Why does this matter?
Sedating an agitated patient is important for their own safety and that of the staff. Agents need to be rapid onset, safe, and effective. This was a study of four agents in the ED.
Midazolam with the KO
This was a prospective study that enrolled 737 patients. They had an every 3-week rotating regimen of agents set prior to study onset, and agitated patients would get one of the five IM drug regimens: haloperidol 5 mg, ziprasidone 20 mg, olanzapine 10 mg, midazolam 5 mg, or haloperidol 10 mg. They found midazolam was best at 15 minutes, with 71% of patients adequately sedated. Olanzapine 10mg was a close second at 61%, beating out both haloperidol doses (each about 40%) and ziprasidone (50%).
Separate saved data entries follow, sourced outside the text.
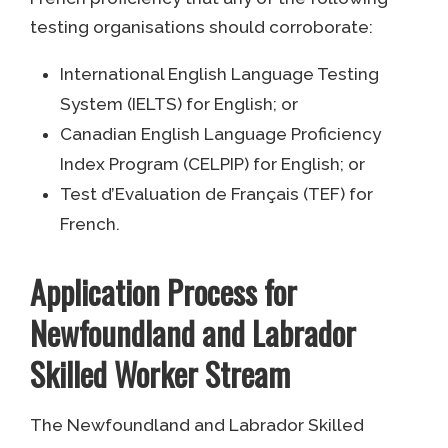
testing organisations should corroborate:
International English Language Testing
System (IELTS) for English; or
Canadian English Language Proficiency
Index Program (CELPIP) for English; or
Test d’Evaluation de Français (TEF) for
French.
Application Process for
Newfoundland and Labrador
Skilled Worker Stream
The Newfoundland and Labrador Skilled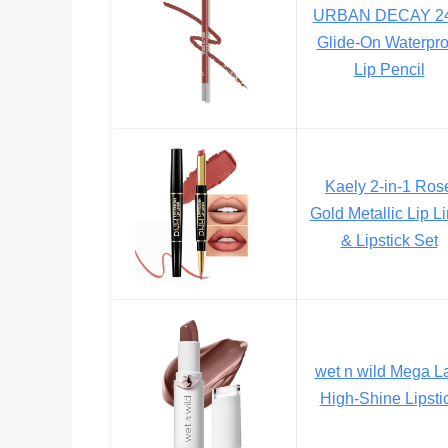
URBAN DECAY 24
Glide-On Waterpro
Lip Pencil
Kaely 2-in-1 Ros
Gold Metallic Lip Li
& Lipstick Set
wet n wild Mega L
High-Shine Lipsti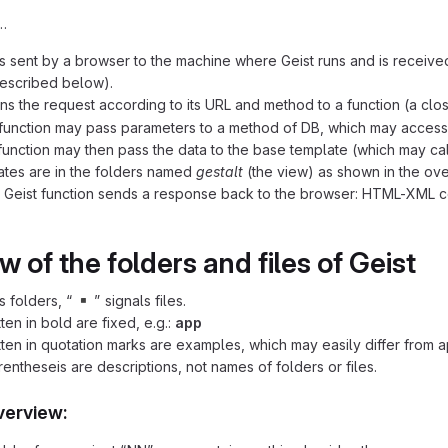
…
is sent by a browser to the machine where Geist runs and is receive
escribed below).
gns the request according to its URL and method to a function (a clo
 function may pass parameters to a method of DB, which may access fi
function may then pass the data to the base template (which may c
tes are in the folders named
gestalt
(the view) as shown in the ov
he Geist function sends a response back to the browser: HTML-XML 
 of the folders and files of Geist
▪️
s folders, “
” signals files.
ten in bold are fixed, e.g.:
app
ten in quotation marks are examples, which may easily differ from a
rentheseis are descriptions, not names of folders or files.
verview: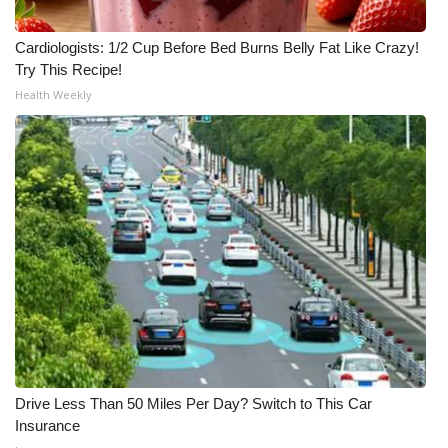
Cardiologists: 1/2 Cup Before Bed Burns Belly Fat Like Crazy!
Try This Recipe!
Health Weekly
Drive Less Than 50 Miles Per Day? Switch to This Car
Insurance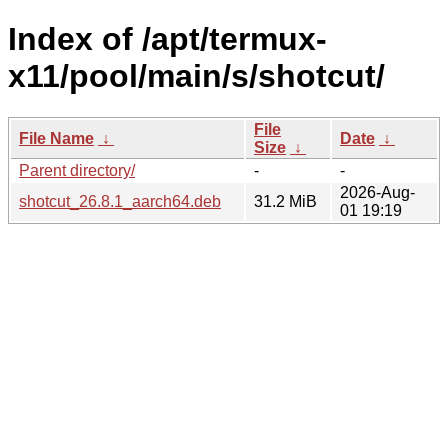
Index of /apt/termux-
x11/pool/main/s/shotcut/
File
File Name
↓
Date
↓
Size
↓
Parent directory/
-
-
2026-Aug-
shotcut_26.8.1_aarch64.deb
31.2 MiB
01 19:19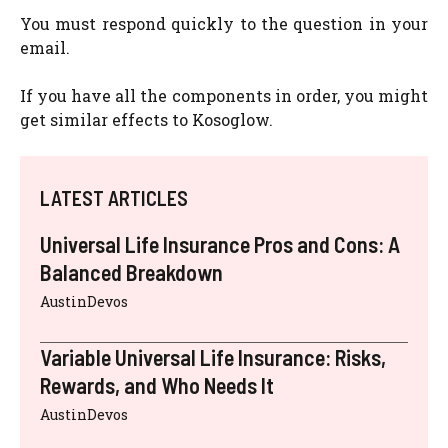
You must respond quickly to the question in your
email.
If you have all the components in order, you might
get similar effects to Kosoglow.
LATEST ARTICLES
Universal Life Insurance Pros and Cons: A
Balanced Breakdown
AustinDevos
Variable Universal Life Insurance: Risks,
Rewards, and Who Needs It
AustinDevos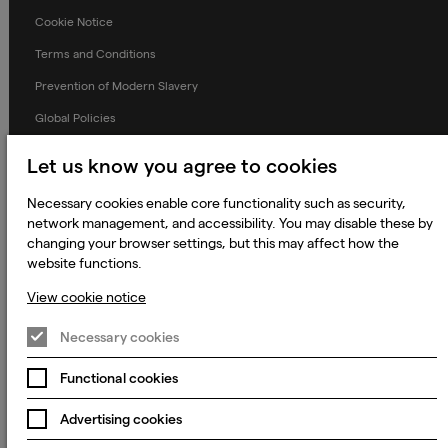
Cookie Notice
Terms and Conditions
Prevention of Modern Slavery
Global Policies
Accessibility Statement
Let us know you agree to cookies
Change my cookie preferences
Necessary cookies enable core functionality such as security,
network management, and accessibility. You may disable these by
changing your browser settings, but this may affect how the
website functions.
© 2023 - 2026 Keywords Studios Limited. Country of Incorporation:
England & Wales. Principal place of business: Ground Floor, The Hive,
Carmanhall Road, Sandyford Business Park, Dublin 18, D18 Y2C9
View cookie notice
Necessary cookies
Functional cookies
Advertising cookies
All were equally safe, with rare adverse outcomes equally distributed among the groups. Now that droperidol is off the market, it looks like midazolam is a reasonable, safe drug to choose.
Intramuscular Midazolam, Olanzapine, Ziprasidone, or Haloperidol for Treating Acute Agitation in the Emergency Department. Ann Emerg Med. 2018 Jun 6. pii: S0196-0644(18)30373-1. doi: 10.1016/j.annemergmed.2018.04.027. [Epub ahead of print]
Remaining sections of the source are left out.